8. In a data processing apparatus as defined in claim 7 wherein:

said first portion of said first list comprises a stack of at leasat m registers, each of said registers being capable of having contents of the value of at least m, and

means for incrementing said contents of said registers; and wherein

said first component of said second list comprises a stack of at least m registers, each of said registers being capable of having contents of the value of at least n, and

means for shifting the contents of the registers in said last-named stack into any of the other registers of said stack.
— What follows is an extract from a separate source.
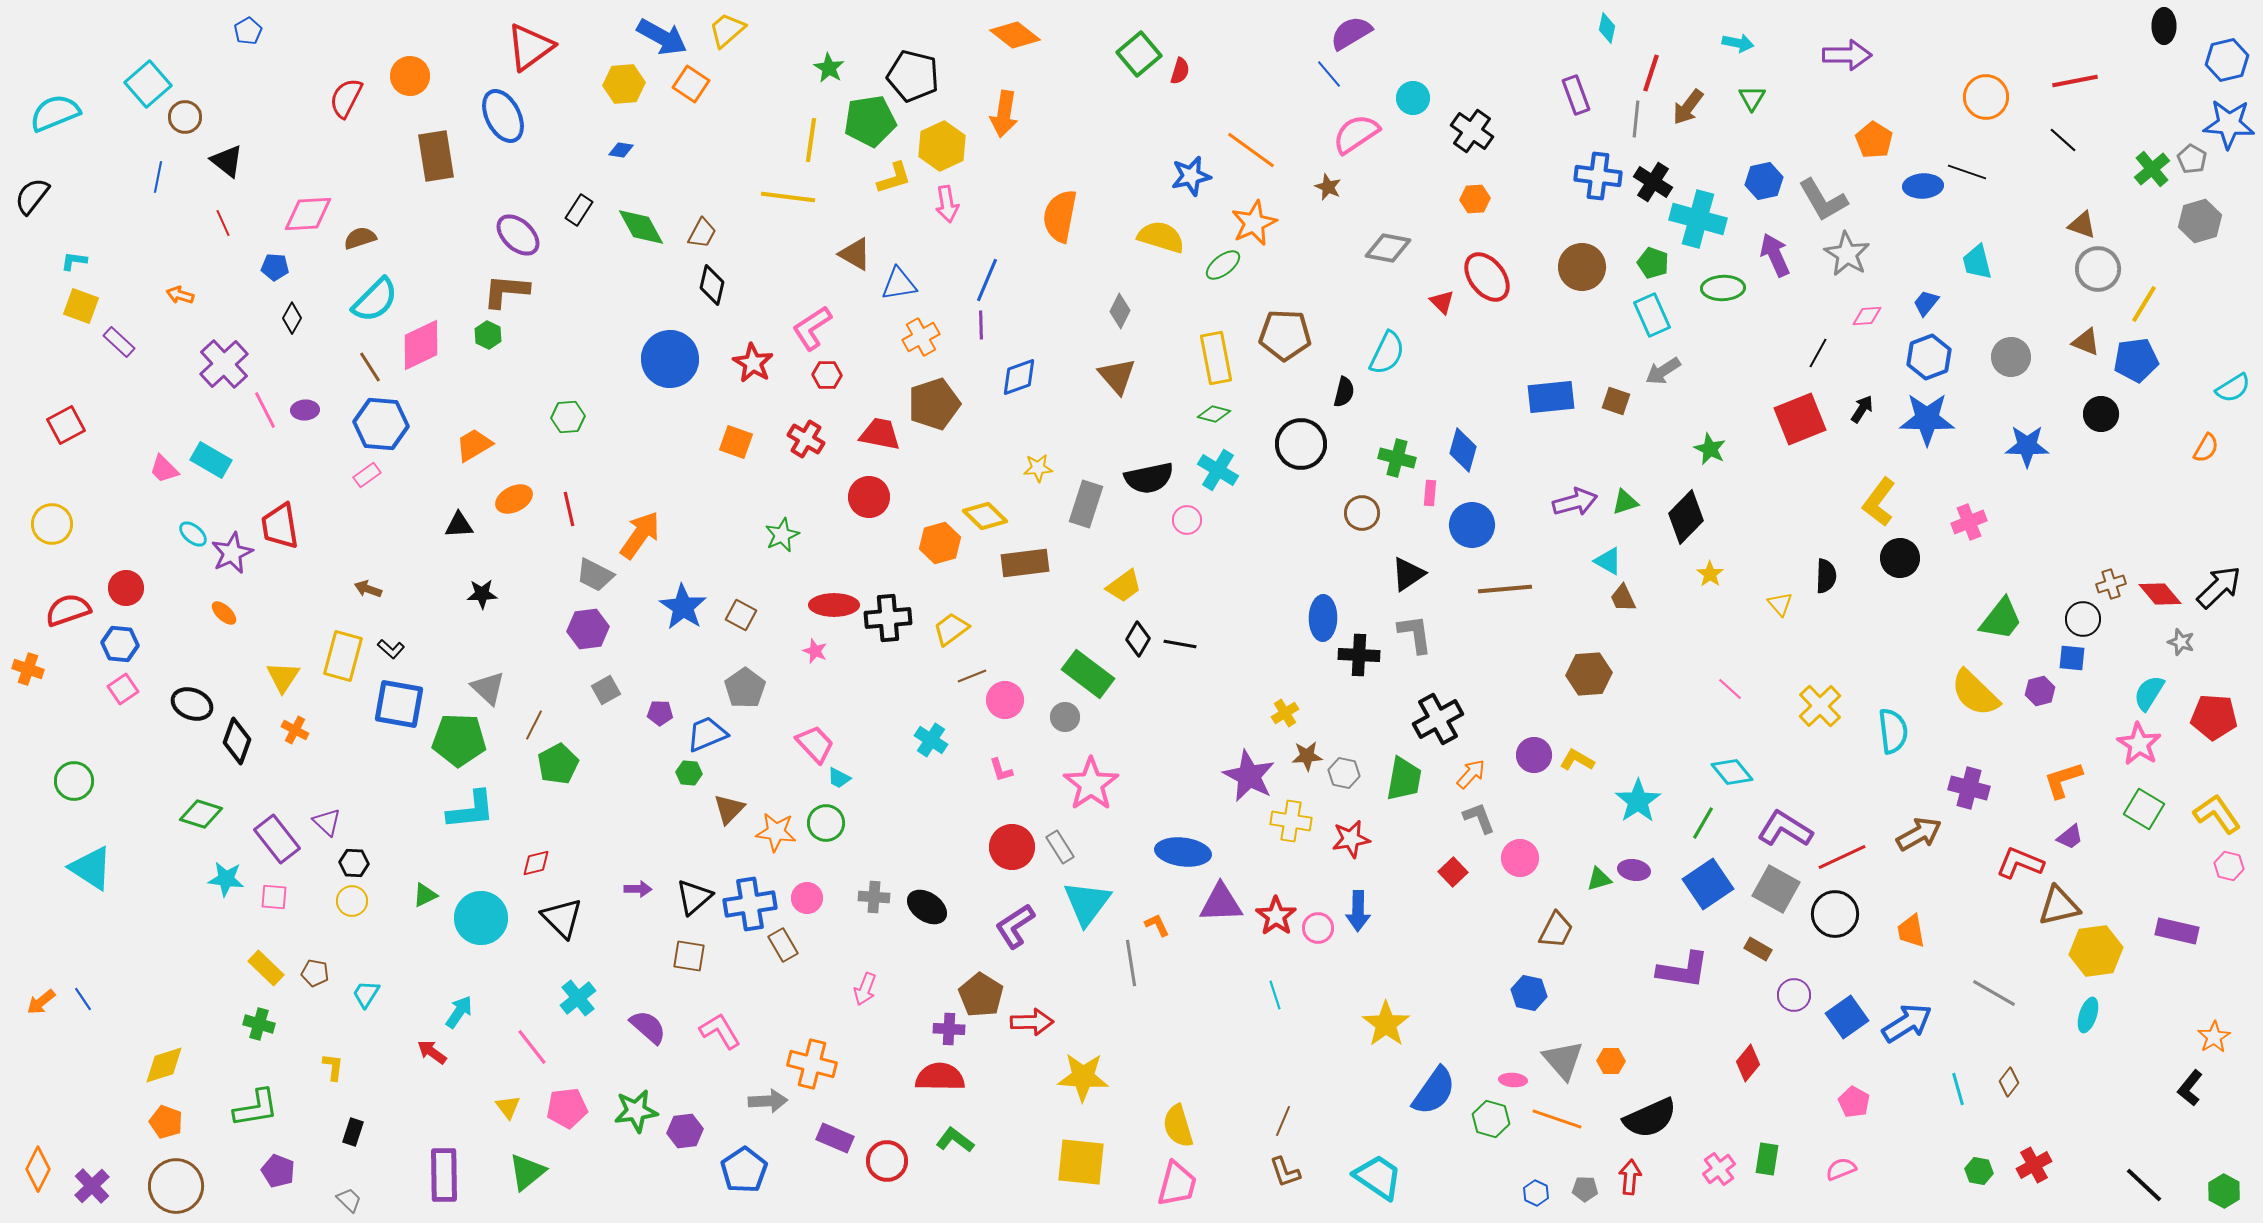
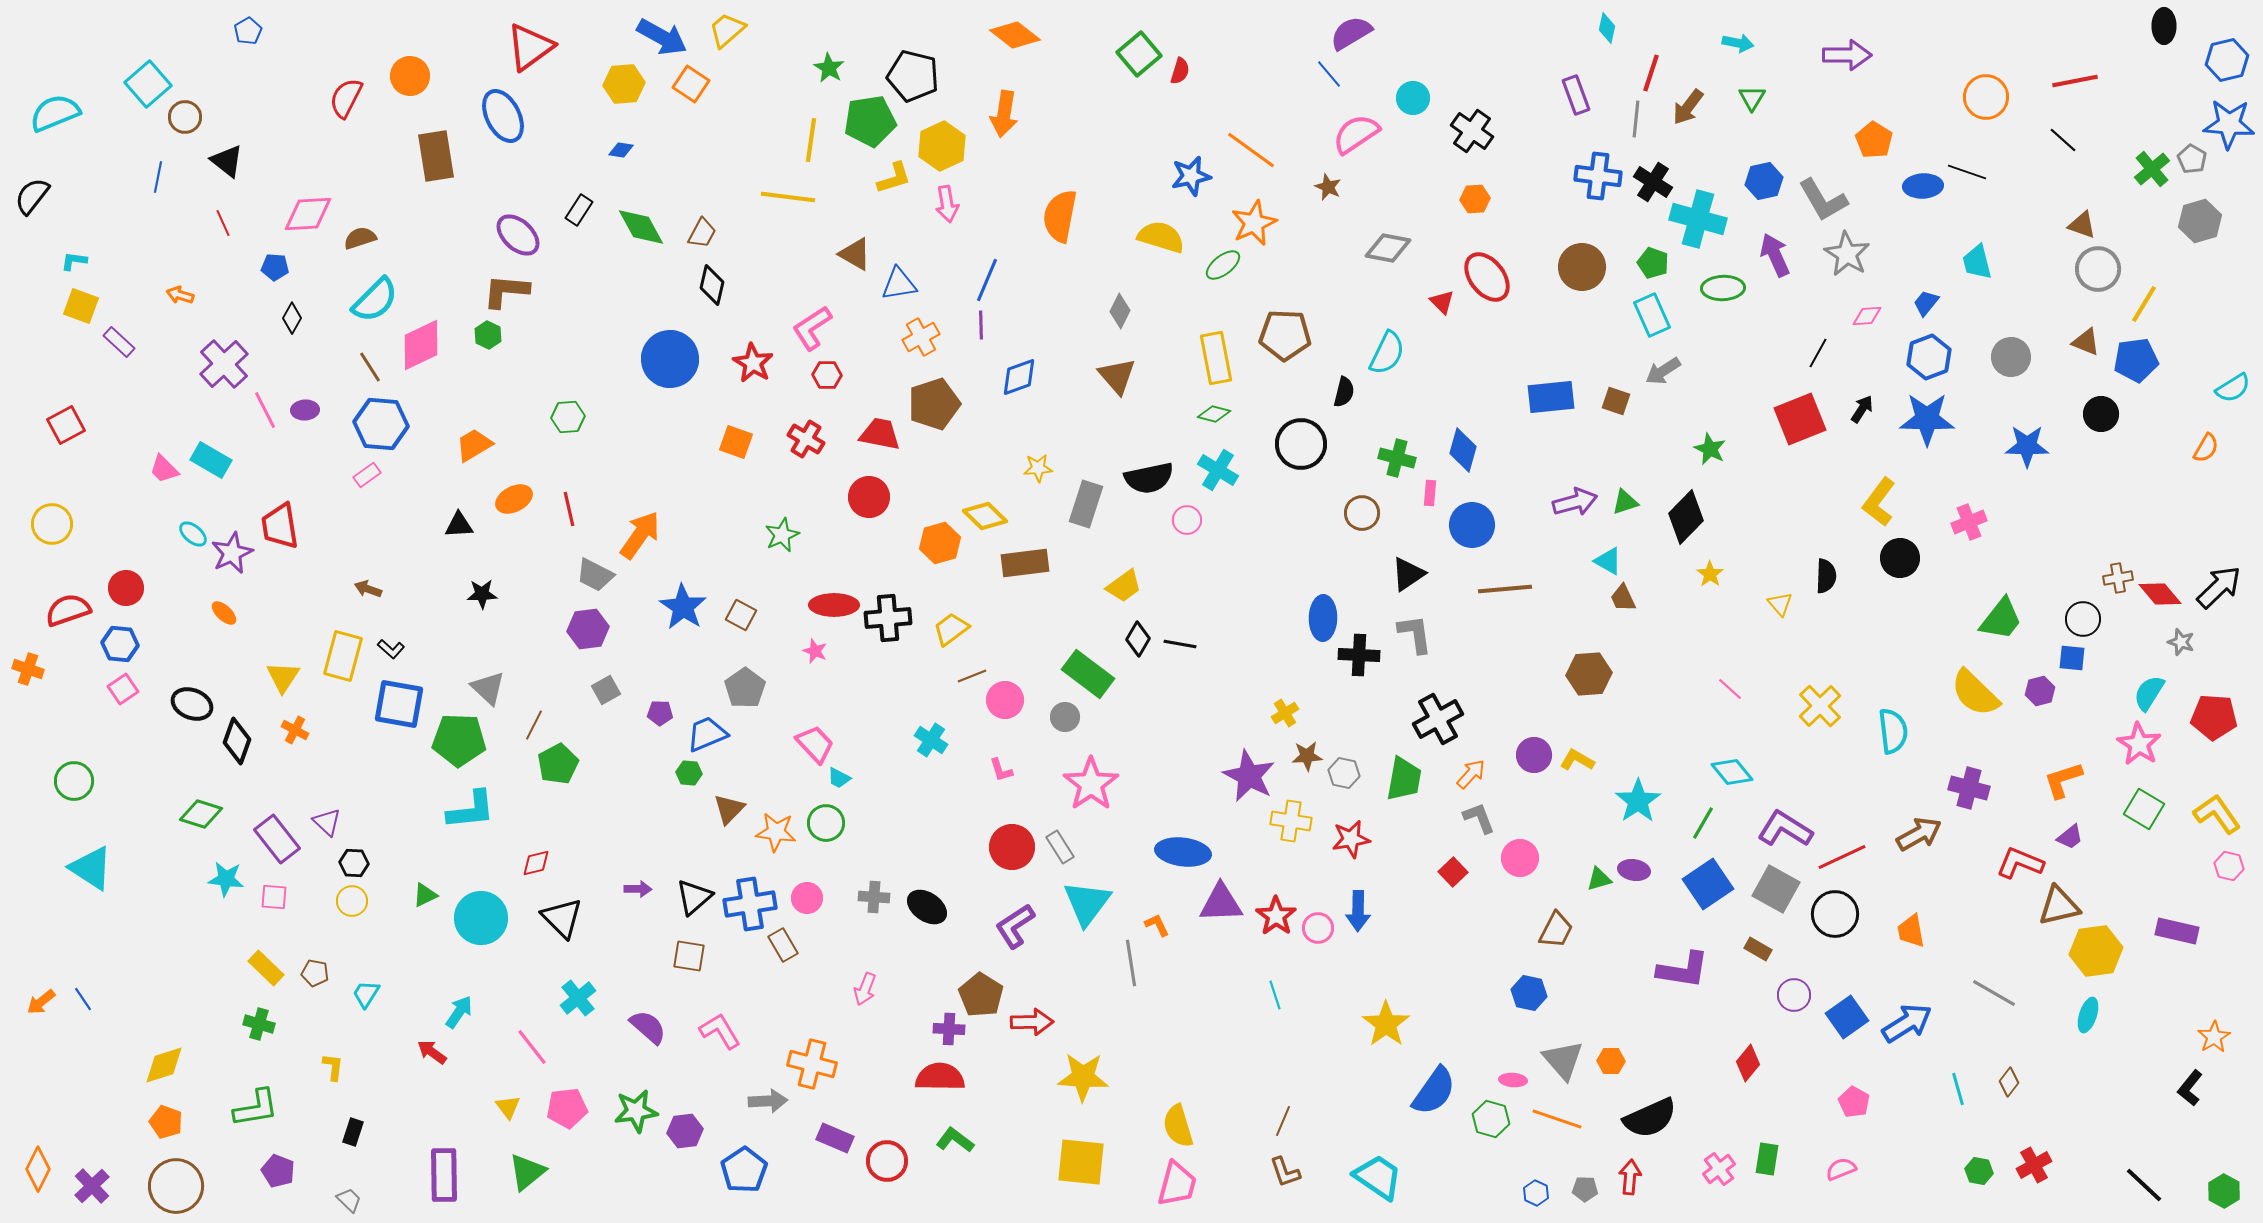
brown cross at (2111, 584): moved 7 px right, 6 px up; rotated 8 degrees clockwise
9. In a data processing apparatus as defined in claim 8 wherein said means for generating said smallest missing number comprises:

an additional register capable of containing any quantity from 2 to at least n;

means for comparing the contents of said additional register with the respective contents of said registers of said first component representing addresses 2 to (l-1),

whereby upon the successive comparisons of increasing values of contents in said additional register with the numbers in the series 2 to (C.sub.max +1), wherein C.sub.max is the largest value integer, C, at addresses 2 to (l-1), the value in said additional register which does not result in a finding of equality in said comparisons in said generated smallest missing number.